- Born: February 27, 1933 New York City, United States
- Died: February 9, 2014 (aged 80) Kaneohe, Hawaii, United States
- Occupation(s): TV and film producer, screenwriter
- Known for: Shōgun
- Spouses: Sylvia; Karen Berger; ; Chiho Adachi ​(m. 1980⁠–⁠2014)​
- Children: Three

= Eric Bercovici =

American film producer

Eric Bercovici (February 27, 1933 – February 9, 2014) was an American television and film producer and screenwriter. He was best known for producing and adapting the screenplay for the 1980 television miniseries Shōgun.

Born in New York City to screenwriter Leonardo Bercovici and Frances Ellis Fleischman, he studied theater at Yale University. His career had barely begun when his father was blacklisted in 1951 through the late 1950s. Eric Bercovici then went to Europe to work on films, returning to the U.S. in 1965. He then began writing episodes of The Man from U.N.C.L.E., I Spy, and The Danny Thomas Hour.

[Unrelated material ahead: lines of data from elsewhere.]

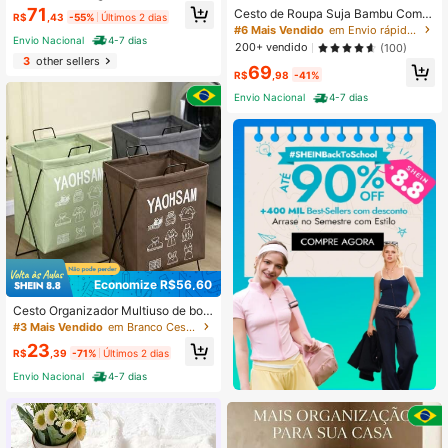
bu com Forro Tecido Decorativo Ta
71
Cesto de Roupa Suja Bambu Com T
R$
,43
-55%
Últimos 2 dias
manho P, M e G Branco e Marrom D
ampa e Alças 50 Litros Grande Org
#6 Mais Vendido
em Envio rápido Cestas de armazenamento
ark
Envio Nacional
4-7 dias
anizador Multiuso Lavanderia
200+ vendido
(100)
3
other sellers
69
R$
,98
-41%
Envio Nacional
4-7 dias
Economize R$56,60
Cesto Organizador Multiuso de bon
eca Brinquedo Dobrável Roupas Su
#3 Mais Vendido
em Branco Cestas de armazenamento
jas de Lavanderia Dobrável em Poli
23
éster 35x25x55cm
R$
,39
-71%
Últimos 2 dias
Envio Nacional
4-7 dias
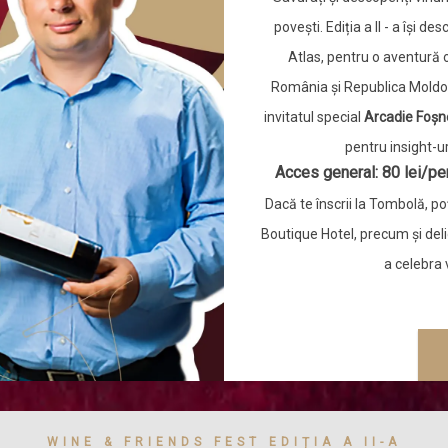
povești. Ediția a II - a își d
Atlas, pentru o aventură 
România și Republica Moldov
invitatul special
Arcadie Foșn
pentru insight-u
Acces general: 80 lei/pe
Dacă te înscrii la Tombolă, po
Boutique Hotel, precum și deli
a celebra 
WINE & FRIENDS FEST EDIȚIA A II-A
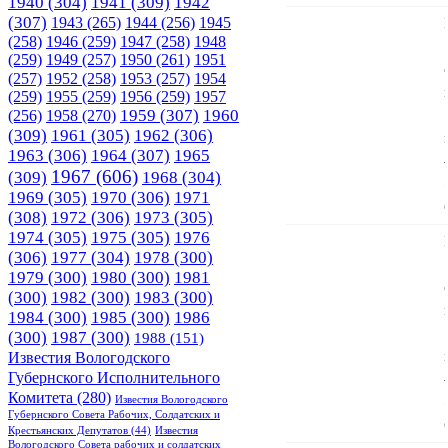
1940
(304)
1941
(309)
1942
(307)
1943
(265)
1944
(256)
1945
(258)
1946
(259)
1947
(258)
1948
(259)
1949
(257)
1950
(261)
1951
(257)
1952
(258)
1953
(257)
1954
(259)
1955
(259)
1956
(259)
1957
1958
(270)
1959
(307)
1960
(256)
(309)
1961
(305)
1962
(306)
1963
(306)
1964
(307)
1965
1967
(606)
(309)
1968
(304)
1969
(305)
1970
(306)
1971
(308)
1972
(306)
1973
(305)
1974
(305)
1975
(305)
1976
(306)
1977
(304)
1978
(300)
1979
(300)
1980
(300)
1981
(300)
1982
(300)
1983
(300)
1984
(300)
1985
(300)
1986
(300)
1987
(300)
1988
(151)
Известия Вологодского
Губернского Исполнительного
Комитета
(280)
Известия Вологодского
Губернского Совета Рабочих, Солдатских и
Крестьянских Депутатов
(44)
Известия
Вологодского Совета рабочих и солдатских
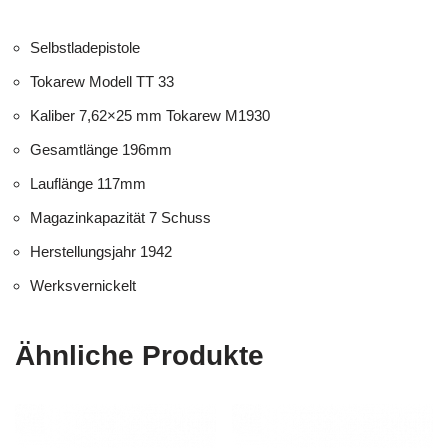
Selbstladepistole
Tokarew Modell TT 33
Kaliber 7,62×25 mm Tokarew M1930
Gesamtlänge 196mm
Lauflänge 117mm
Magazinkapazität 7 Schuss
Herstellungsjahr 1942
Werksvernickelt
Ähnliche Produkte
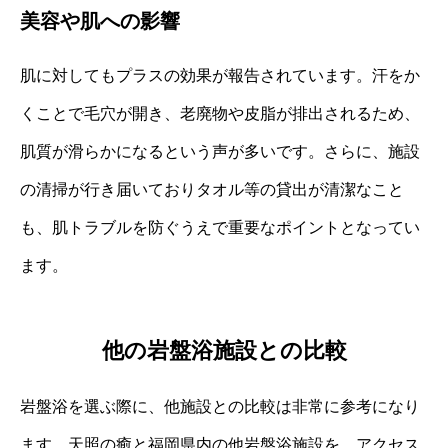
美容や肌への影響
肌に対してもプラスの効果が報告されています。汗をか
くことで毛穴が開き、老廃物や皮脂が排出されるため、
肌質が滑らかになるという声が多いです。さらに、施設
の清掃が行き届いておりタオル等の貸出が清潔なこと
も、肌トラブルを防ぐうえで重要なポイントとなってい
ます。
他の岩盤浴施設との比較
岩盤浴を選ぶ際に、他施設との比較は非常に参考になり
ます。天照の癒と福岡県内の他岩盤浴施設を、アクセス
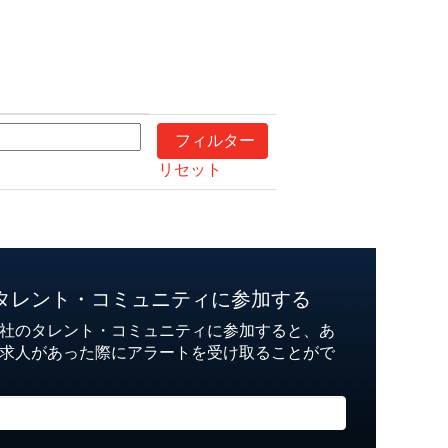
リセット
タレント・コミュニティに参加する
社のタレント・コミュニティに参加すると、あ
求人があった際にアラートを受け取ることがで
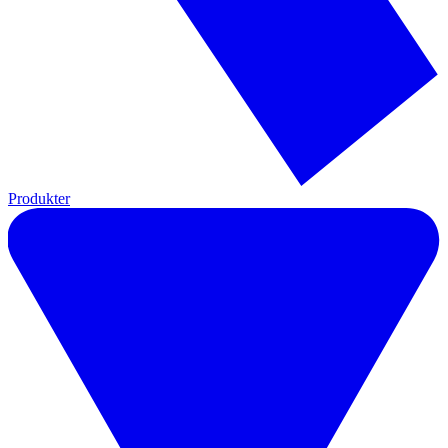
Produkter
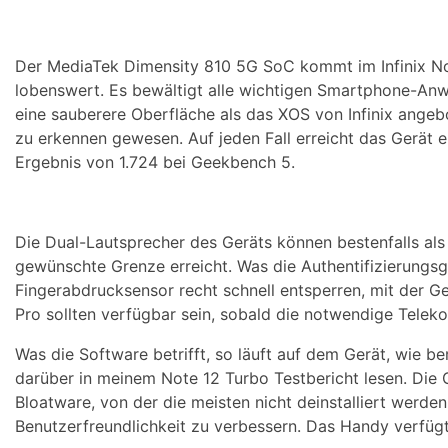
Der MediaTek Dimensity 810 5G SoC kommt im Infinix Note
lobenswert. Es bewältigt alle wichtigen Smartphone-Anw
eine sauberere Oberfläche als das XOS von Infinix ange
zu erkennen gewesen. Auf jeden Fall erreicht das Gerät 
Ergebnis von 1.724 bei Geekbench 5.
Die Dual-Lautsprecher des Geräts können bestenfalls als
gewünschte Grenze erreicht. Was die Authentifizierungsg
Fingerabdrucksensor recht schnell entsperren, mit der G
Pro sollten verfügbar sein, sobald die notwendige Telek
Was die Software betrifft, so läuft auf dem Gerät, wie b
darüber in meinem Note 12 Turbo Testbericht lesen. Die G
Bloatware, von der die meisten nicht deinstalliert werde
Benutzerfreundlichkeit zu verbessern. Das Handy verfü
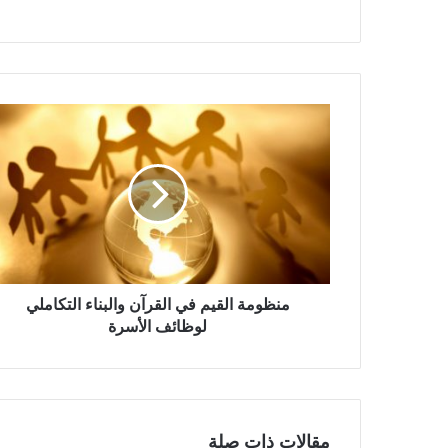
م
ن
ظ
و
م
ة
ا
ل
ق
ي
منظومة القيم في القرآن والبناء التكاملي
م
لوظائف الأسرة
ف
ي
ا
ل
ق
مقالات ذات صلة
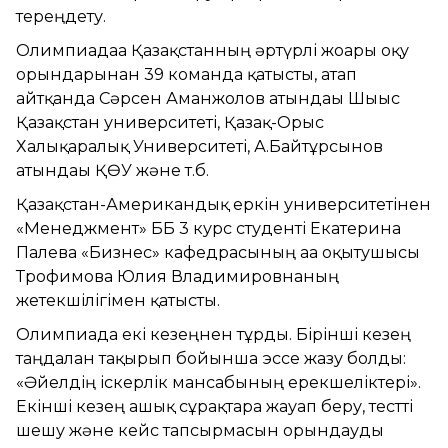
тереңдету.
Олимпиадаға Қазақстанның әртүрлі жоғары оқу
орындарынан 39 команда қатысты, атап
айтқанда Сәрсен Аманжолов атындағы Шығыс
Қазақстан университеті, Қазақ-Орыс
Халықаралық Университеті, А.Байтұрсынов
атындағы ҚӨУ және т.б.
Қазақстан-Американдық еркін университетінен
«Менеджмент» ББ 3 курс студенті Екатерина
Палева «Бизнес» кафедрасының аға оқытушысы
Трофимова Юлия Владимировнаның
жетекшілігімен қатысты.
Олимпиада екі кезеңнен тұрды. Бірінші кезең
таңдалған тақырып бойынша эссе жазу болды:
«Әйелдің іскерлік мансабының ерекшеліктері».
Екінші кезең ашық сұрақтарға жауап беру, тестті
шешу және кейс тапсырмасын орындауды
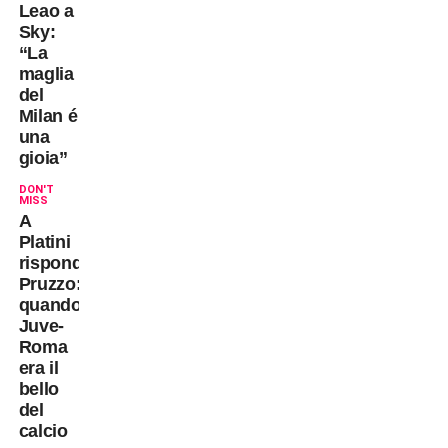
Leao a
Sky:
“La
maglia
del
Milan é
una
gioia”
DON'T
MISS
A
Platini
risponde
Pruzzo:
quando
Juve-
Roma
era il
bello
del
calcio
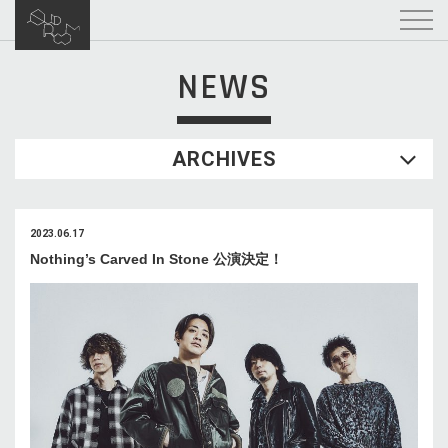
NEWS
ARCHIVES
2023.06.17
Nothing’s Carved In Stone 公演決定！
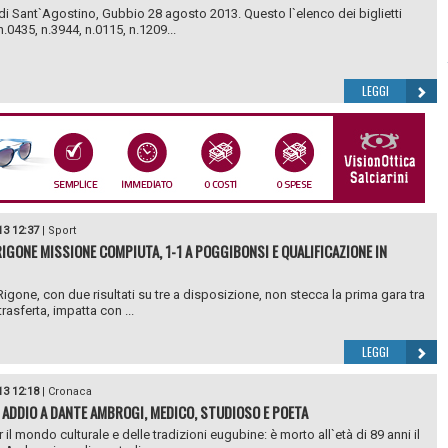
 di Sant`Agostino, Gubbio 28 agosto 2013. Questo l`elenco dei biglietti
 n.0435, n.3944, n.0115, n.1209...
LEGGI
13 12:37
|
Sport
IGONE MISSIONE COMPIUTA, 1-1 A POGGIBONSI E QUALIFICAZIONE IN
lRigone, con due risultati su tre a disposizione, non stecca la prima gara tra
 trasferta, impatta con ...
LEGGI
13 12:18
|
Cronaca
 ADDIO A DANTE AMBROGI, MEDICO, STUDIOSO E POETA
 il mondo culturale e delle tradizioni eugubine: è morto all`età di 89 anni il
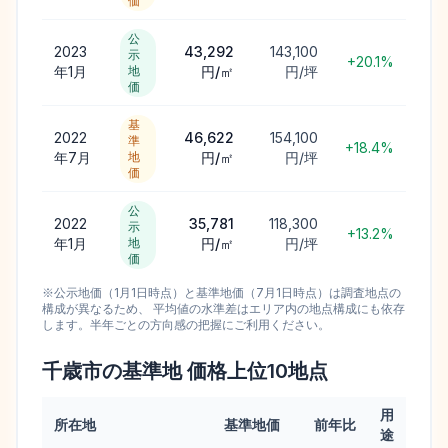
価
公
2023
43,292
143,100
示
+20.1%
年1月
地
円/㎡
円/坪
価
基
2022
46,622
154,100
準
+18.4%
年7月
地
円/㎡
円/坪
価
公
2022
35,781
118,300
示
+13.2%
年1月
地
円/㎡
円/坪
価
※公示地価（1月1日時点）と基準地価（7月1日時点）は調査地点の
構成が異なるため、 平均値の水準差はエリア内の地点構成にも依存
します。半年ごとの方向感の把握にご利用ください。
千歳市
の基準地 価格上位
10
地点
用
所在地
基準地価
前年比
途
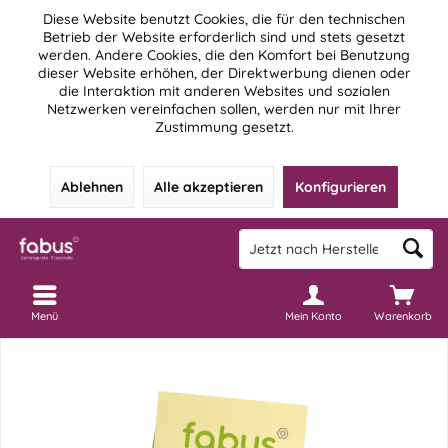
Diese Website benutzt Cookies, die für den technischen
Betrieb der Website erforderlich sind und stets gesetzt
werden. Andere Cookies, die den Komfort bei Benutzung
dieser Website erhöhen, der Direktwerbung dienen oder
die Interaktion mit anderen Websites und sozialen
Netzwerken vereinfachen sollen, werden nur mit Ihrer
Zustimmung gesetzt.
Ablehnen
Alle akzeptieren
Konfigurieren
Menü
Mein Konto
Warenkorb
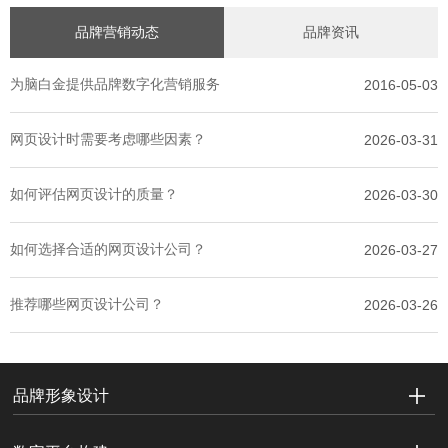
品牌营销动态
品牌资讯
为脑白金提供品牌数字化营销服务
2016-05-03
网页设计时需要考虑哪些因素？
2026-03-31
如何评估网页设计的质量？
2026-03-30
如何选择合适的网页设计公司？
2026-03-27
推荐哪些网页设计公司？
2026-03-26
品牌形象设计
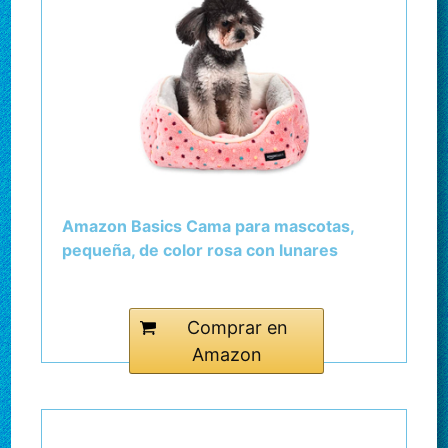
Amazon Basics Cama para mascotas,
pequeña, de color rosa con lunares
Comprar en
Amazon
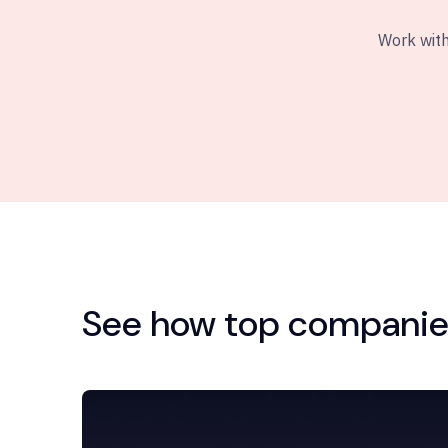
Work with
See how top companies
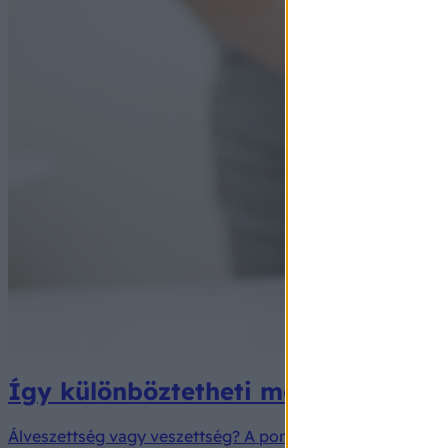
Így különböztetheti meg kutyájánál 
Álveszettség vagy veszettség? A pontos felismerés élete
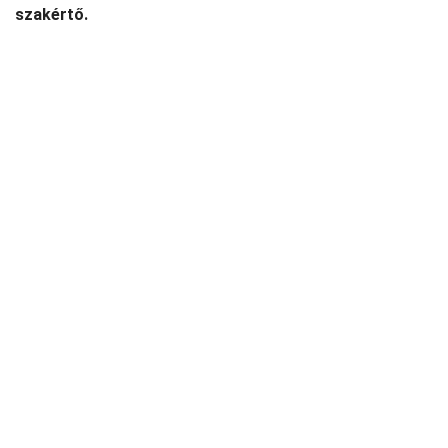
szakértő.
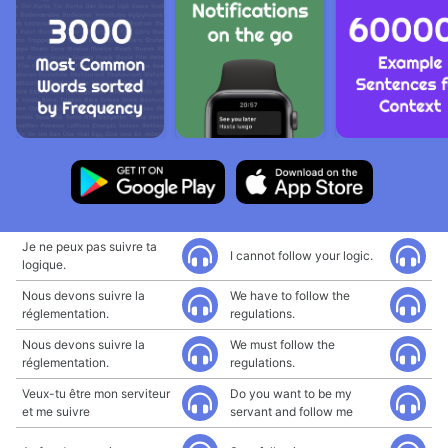
Je ne peux pas suivre ta
I cannot follow your logic.
logique.
Nous devons suivre la
We have to follow the
réglementation.
regulations.
Nous devons suivre la
We must follow the
réglementation.
regulations.
Veux-tu être mon serviteur
Do you want to be my
et me suivre
servant and follow me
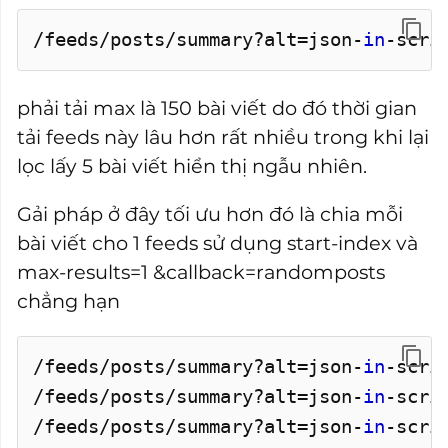
/feeds/posts/summary?alt=json-
in
-scri
phải tải max là 150 bài viết do đó thời gian
tải feeds này lâu hơn rất nhiều trong khi lại
lọc lấy 5 bài viết hiển thị ngẫu nhiên.
Gải pháp ở đây tối ưu hơn đó là chia mỗi
bài viết cho 1 feeds sử dụng start-index và
max-results=1 &callback=randomposts
chẳng hạn
/feeds/posts/summary?alt=json-
in
-scri
/feeds/posts/summary?alt=json-
in
-scri
/feeds/posts/summary?alt=json-
in
-scri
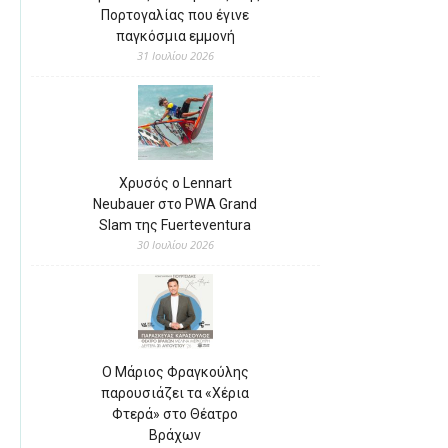
Πορτογαλίας που έγινε
παγκόσμια εμμονή
31 Ιουλίου 2026
Χρυσός ο Lennart
Neubauer στο PWA Grand
Slam της Fuerteventura
30 Ιουλίου 2026
Ο Μάριος Φραγκούλης
παρουσιάζει τα «Χέρια
Φτερά» στο Θέατρο
Βράχων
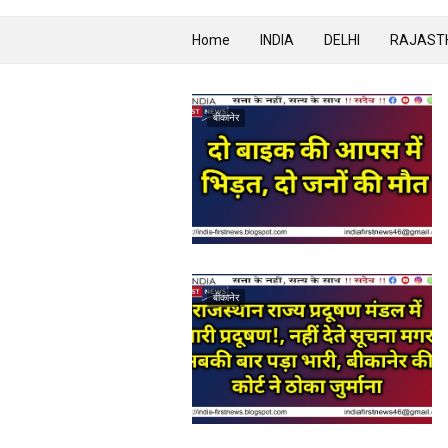
Home
INDIA
DELHI
RAJAST
बीकानेर
बीकानेर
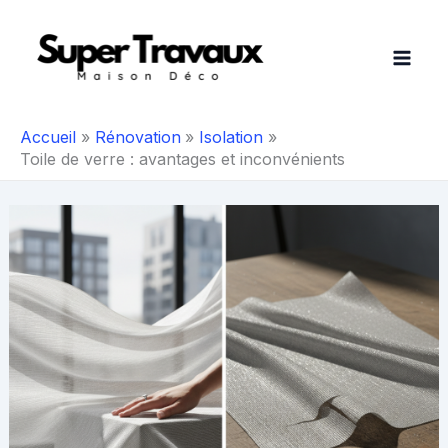
Aller
au
contenu
Accueil
Rénovation
Isolation
Toile de verre : avantages et inconvénients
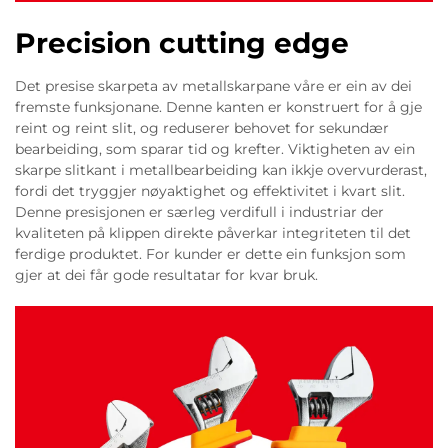
Precision cutting edge
Det presise skarpeta av metallskarpane våre er ein av dei
fremste funksjonane. Denne kanten er konstruert for å gje
reint og reint slit, og reduserer behovet for sekundær
bearbeiding, som sparar tid og krefter. Viktigheten av ein
skarpe slitkant i metallbearbeiding kan ikkje overvurderast,
fordi det tryggjer nøyaktighet og effektivitet i kvart slit.
Denne presisjonen er særleg verdifull i industriar der
kvaliteten på klippen direkte påverkar integriteten til det
ferdige produktet. For kunder er dette ein funksjon som
gjer at dei får gode resultatar for kvar bruk.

He wrote the screenplays for the 1968 films Hell in the Pacific and Day of the Evil Gun. In the 1970s, he wrote episodes for Hawaii Five-O and created the series Assignment Vienna and its pilot Assignment: Munich. In 1977, he adapted John Ehrlichman's novel The Company into a miniseries titled Washington: Behind Closed Doors.

In 1980, Bercovici adapted James Clavell's 1975 novel Shōgun about an English seaman marooned in 17th century Japan into a nine-hour miniseries of the same name. He was also a producer of the series. Shōgun won three of its 14 Emmy nominations, including Outstanding Miniseries, and all three of its Golden Globe nominations, including Best TV Series – Drama. At the time, it was also one of the highest-rated miniseries in television history, second only to Roots.

Bercovici would finish out the 1980s and his writing/producing career as the creator, writer and executive producer for the 1981–82 James Arness vehicle McClain's Law (including its two-hour pilot film) as well as the 1982 ensemble drama Chicago Story, but neither series lasted longer than 14 episodes. His novel So Little Cause for Caroline was adapted into the 1982 made-for-TV film One Shoe Makes It Murder and he wrote at least one episode of Lindsay Wagner's 1984 police drama Jessie. In 1986–87 he was one of the screenwriters for the films The Fifth Missile and Farewell Moscow. His final project was as writer and producer of Noble House, based on another Clavell novel. When not writing screenplays, Bercovici wrote crime novels.

==Personal life==
Eric Bercovici was the son of screenwriter Leonardo Bercovici (1908 –1995) and Frances Ellis Fleischman (1910 - 1951).Through his grandfather Joseph, he was also the great-nephew of Konrad Bercovici.

In February 2014, Eric Bercovici died of a heart attack at his home in Kaneohe, Hawaii 18 days before his 81st birthday. He was survived by his wife, Chiho Adachi, whom he met while making Shōgun, and three sons from previous marriages, musician/composer/producer Jacob Bercovici, producer/engineer Hilary Bercovici and writer/actor/director Luca Bercovici. He was formerly married to Sylvia, and actress Karen Berger.